Dalam lokakarya itu, Yatmaka mengajak para guru menyelami pengalaman artistik sebagai bagian dari kesadaran sosial. Melalui menggambar, para peserta belajar bahwa mendidik dengan seni berarti menumbuhkan cara berpikir, melihat, dan memilih keberpihakan. Sebuah pedagogi kesadaran: gambar sebagai percikan empati dan perjuangan.
Kisah-kisah mereka yang tak bersuara dituangkan dalam warna dan garis. Tangan para guru bergandeng dengan tangan para siswa untuk membayangkan masa depan yang lebih manusiawi. Tema lokakarya adalah “Libertas” (kebebasan).
“Saya tahu bahwa Libertas adalah jiwa San Marino,” ujar Yatmaka. “Saya bertanya-tanya bagaimana cara mempraktikkannya, jadi saya meminta para guru menggambarkan makna kata itu bagi mereka. Nantinya, mereka akan meminta siswa melakukan latihan yang sama.”
Menggambar sebagai bentuk perlawanan dalam kegiatan ini menjadi lebih dari sekadar lokakarya. Ia menjadi tindakan politik, gestur kebebasan yang lahir dari jejak visual. Setiap goresan menjadi ingatan, kecaman, dan solidaritas.
Program tersebut merupakan bagian dari kegiatan edukasi yang diselenggarakan oleh Institut Kebudayaan dan Galeri Nasional San Marino, serta proyek internasional Translating Pram, yang didedikasikan untuk Pramoedya Ananta Toer, sastrawan besar abad ke-20 yang pernah menjadi kandidat Nobel dan dipenjara selama 14 tahun karena pandangan politiknya.
Pada malam hari, berlangsung pula diskusi publik bertajuk Tanah Manusia untuk Semua Bangsa yang membahas hubungan antara seni dan aktivisme.
Profil Yayak Yatmaka
Lahir tahun 1956, Yayak Yatmaka menempuh pendidikan desain grafis di Institut Teknologi Bandung (ITB). Pada dekade 1980-an, ia mendirikan LSM SAMIn (Sekretariat Anak Merdeka Indonesia) yang memproduksi komik dan materi edukasi anti-pekerja anak. Kritiknya terhadap rezim Orde Baru membuatnya terpaksa mengasingkan diri ke Jerman pada 1992.
Sejak itu, ia aktif berpameran di Indonesia dan Eropa, serta menerbitkan buku-buku gambar bertema kritik sosial dan sejarah, di antaranya Militarisme di Indonesia untuk Pemula (1999) dan Sejarah Gerakan Kiri Indonesia untuk Pemula (2016)
San Marino untuk Pramoedya: Proyek Translating Pram
San Marino juga menyelenggarakan proyek kuratorial dan riset interdisipliner bertajuk Translating Pram. Program ini merefleksikan proses penerjemahan dan sirkulasi budaya karya Pramoedya Ananta Toer di dunia.

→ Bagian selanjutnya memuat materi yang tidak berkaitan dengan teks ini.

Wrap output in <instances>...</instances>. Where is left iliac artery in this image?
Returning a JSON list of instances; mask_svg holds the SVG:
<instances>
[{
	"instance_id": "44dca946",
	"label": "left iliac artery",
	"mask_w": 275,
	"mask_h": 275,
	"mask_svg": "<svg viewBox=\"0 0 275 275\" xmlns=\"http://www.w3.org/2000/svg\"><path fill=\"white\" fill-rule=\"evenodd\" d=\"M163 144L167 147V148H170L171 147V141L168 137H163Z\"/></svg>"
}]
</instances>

Pada Desember 2025, proyek ini akan diwujudkan dalam sebuah pameran yang mempertemukan San Marino dan Jakarta melalui dialog antara ingatan, sastra, dan hak asasi manusia.
Pameran utama akan digelar di Palazzo Graziani pada 5–31 Desember 2025. Isinya mencakup instalasi interaktif, materi arsip, rekaman multibahasa dari novel The Fugitive, serta kontribusi akademisi internasional.

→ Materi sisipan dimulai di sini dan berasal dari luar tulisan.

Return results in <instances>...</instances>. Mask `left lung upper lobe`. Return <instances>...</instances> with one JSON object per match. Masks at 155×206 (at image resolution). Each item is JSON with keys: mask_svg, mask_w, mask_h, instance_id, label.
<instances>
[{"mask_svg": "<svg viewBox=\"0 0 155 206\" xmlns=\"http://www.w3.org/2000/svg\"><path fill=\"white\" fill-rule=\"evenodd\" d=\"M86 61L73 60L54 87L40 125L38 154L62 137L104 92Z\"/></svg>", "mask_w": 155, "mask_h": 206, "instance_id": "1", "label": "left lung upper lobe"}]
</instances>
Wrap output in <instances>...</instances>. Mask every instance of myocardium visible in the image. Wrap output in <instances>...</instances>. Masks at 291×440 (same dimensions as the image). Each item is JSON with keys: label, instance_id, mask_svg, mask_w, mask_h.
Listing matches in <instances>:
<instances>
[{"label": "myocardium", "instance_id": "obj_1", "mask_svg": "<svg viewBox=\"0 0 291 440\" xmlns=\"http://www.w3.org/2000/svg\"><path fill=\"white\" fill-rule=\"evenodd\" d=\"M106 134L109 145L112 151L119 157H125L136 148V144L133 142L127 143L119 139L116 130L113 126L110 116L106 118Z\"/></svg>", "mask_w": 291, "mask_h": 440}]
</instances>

Rita Canarezza, pekerja budaya di Galleria Nazionale San Marino, menyebut proyek ini sebagai kesempatan penting.
“Seniman ini sedang tur Eropa, termasuk Paris. Kami bisa menghadirkannya melalui kontak penting: warga asli San Marino yang tinggal dan bekerja di Jakarta, Chiara Giardi,” ujarnya.
Chiara menjelaskan, “Saya kurator dan pengajar seni dari San Marino, saat ini bermukim di Jakarta. Saya bagian dari tim kuratorial Translating Pram, proyek interdisipliner yang meneliti proses penerjemahan dan internasionalisasi karya Pramoedya Ananta Toer—penulis besar Indonesia yang tahun ini genap berusia seratus tahun.”